§ DIRECTIONS FOR THIS TASK: Please output every line of the material as it stands, without the pictures.

§ DATA SHOWN:

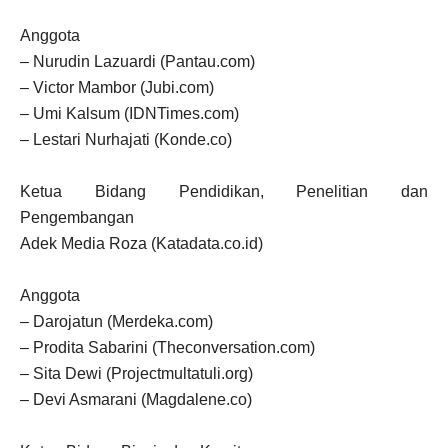
Anggota
– Nurudin Lazuardi (Pantau.com)
– Victor Mambor (Jubi.com)
– Umi Kalsum (IDNTimes.com)
– Lestari Nurhajati (Konde.co)
Ketua Bidang Pendidikan, Penelitian dan
Pengembangan
Adek Media Roza (Katadata.co.id)
Anggota
– Darojatun (Merdeka.com)
– Prodita Sabarini (Theconversation.com)
– Sita Dewi (Projectmultatuli.org)
– Devi Asmarani (Magdalene.co)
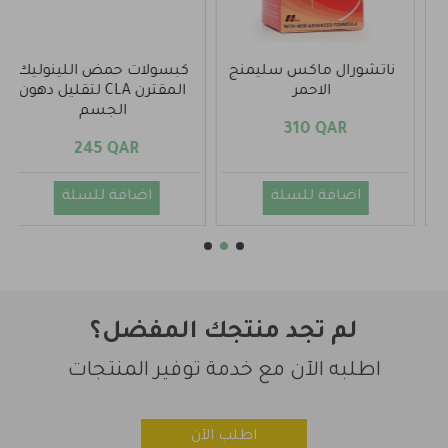
كبسولات حمض اللينوليك
حبوب حمية توت الاكاي أو
المقترن CLA لتقليل دهون
الاساي
الجسم
140 QAR
245 QAR
اضافة للسلة
اضافة للسلة
لم تجد منتجك المفضل؟
اطلبه الآن مع خدمة توفير المنتجات
اطلب الآن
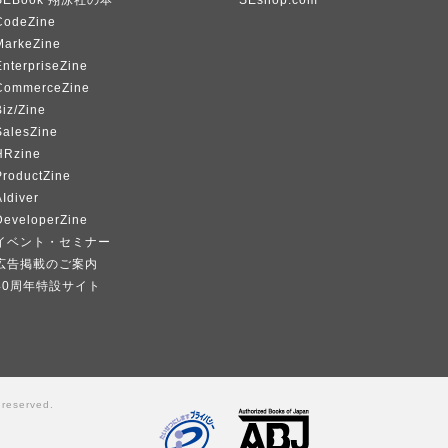
SEBook 翔泳社の本
SEshop.com
CodeZine
MarkeZine
EnterpriseZine
CommerceZine
iz/Zine
SalesZine
HRzine
ProductZine
Idiver
DeveloperZine
イベント・セミナー
広告掲載のご案内
40周年特設サイト
 reserved.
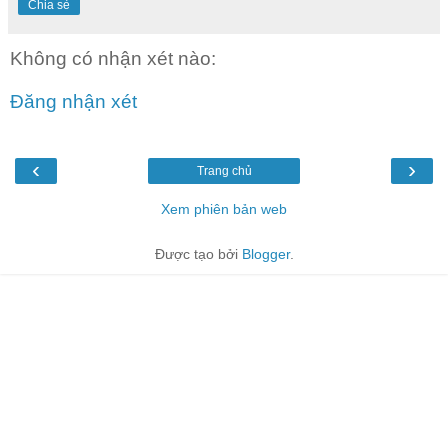
Chia sẻ
Không có nhận xét nào:
Đăng nhận xét
‹
›
Trang chủ
Xem phiên bản web
Được tạo bởi
Blogger
.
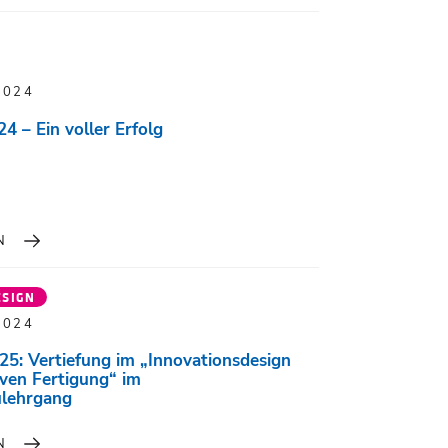
2024
 – Ein voller Erfolg
N
ESIGN
2024
5: Vertiefung im „Innovationsdesign
iven Fertigung“ im
ulehrgang
N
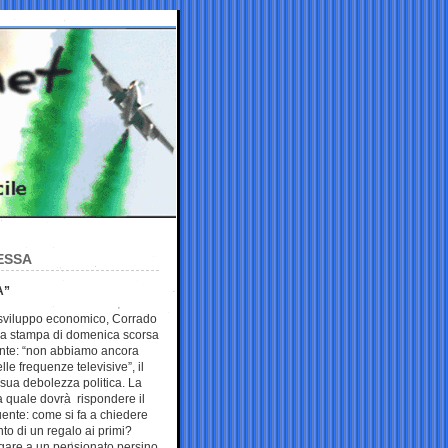
ESSA
A”
 sviluppo economico, Corrado
za stampa di domenica scorsa
te: “non abbiamo ancora
le frequenze televisive”, il
 sua debolezza politica. La
 quale dovrà rispondere il
uente: come si fa a chiedere
onto di un regalo ai primi?
are a un pensionato persino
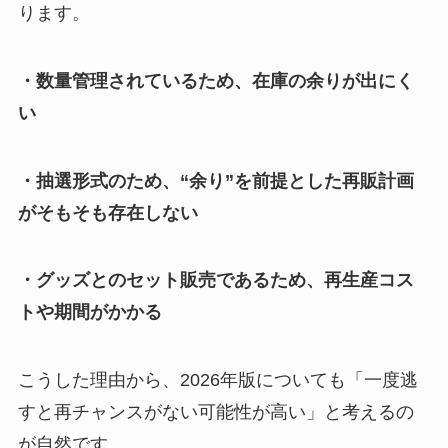
ります。
・数量管理されているため、在庫の余りが出にく
い
・抽選形式のため、“余り”を前提とした再販計画
がそもそも存在しない
・グッズとのセット販売であるため、再生産コス
トや期間がかかる
こうした理由から、2026年版についても「一度逃
すと再チャンスがない可能性が高い」と考えるの
が自然です。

§ COMPLETED TASK:
Anggota
– Nurudin Lazuardi (Pantau.com)
– Victor Mambor (Jubi.com)
– Umi Kalsum (IDNTimes.com)
– Lestari Nurhajati (Konde.co)
Ketua Bidang Pendidikan, Penelitian dan
Pengembangan
Adek Media Roza (Katadata.co.id)
Anggota
– Darojatun (Merdeka.com)
– Prodita Sabarini (Theconversation.com)
– Sita Dewi (Projectmultatuli.org)
– Devi Asmarani (Magdalene.co)
كبسولات حمض اللينوليك
حبوب حمية توت الاكاي أو
المقترن CLA لتقليل دهون
الاساي
الجسم
140 QAR
245 QAR
اضافة للسلة
اضافة للسلة
لم تجد منتجك المفضل؟
اطلبه الآن مع خدمة توفير المنتجات
اطلب الآن
SEBook 翔泳社の本
SEshop.com
CodeZine
MarkeZine
EnterpriseZine
CommerceZine
iz/Zine
SalesZine
HRzine
ProductZine
Idiver
DeveloperZine
イベント・セミナー
広告掲載のご案内
40周年特設サイト
 reserved.
Chia sẻ
Không có nhận xét nào:
Đăng nhận xét
‹
›
Trang chủ
Xem phiên bản web
Được tạo bởi
Blogger
.
2024
 – Ein voller Erfolg
N
ESIGN
2024
5: Vertiefung im „Innovationsdesign
iven Fertigung“ im
ulehrgang
N
ESSA
A”
 sviluppo economico, Corrado
za stampa di domenica scorsa
te: “non abbiamo ancora
le frequenze televisive”, il
 sua debolezza politica. La
 quale dovrà rispondere il
uente: come si fa a chiedere
onto di un regalo ai primi?
are a un pensionato persino
ります。
・数量管理されているため、在庫の余りが出にく
い
・抽選形式のため、“余り”を前提とした再販計画
がそもそも存在しない
・グッズとのセット販売であるため、再生産コス
トや期間がかかる
こうした理由から、2026年版についても「一度逃
すと再チャンスがない可能性が高い」と考えるの
が自然です。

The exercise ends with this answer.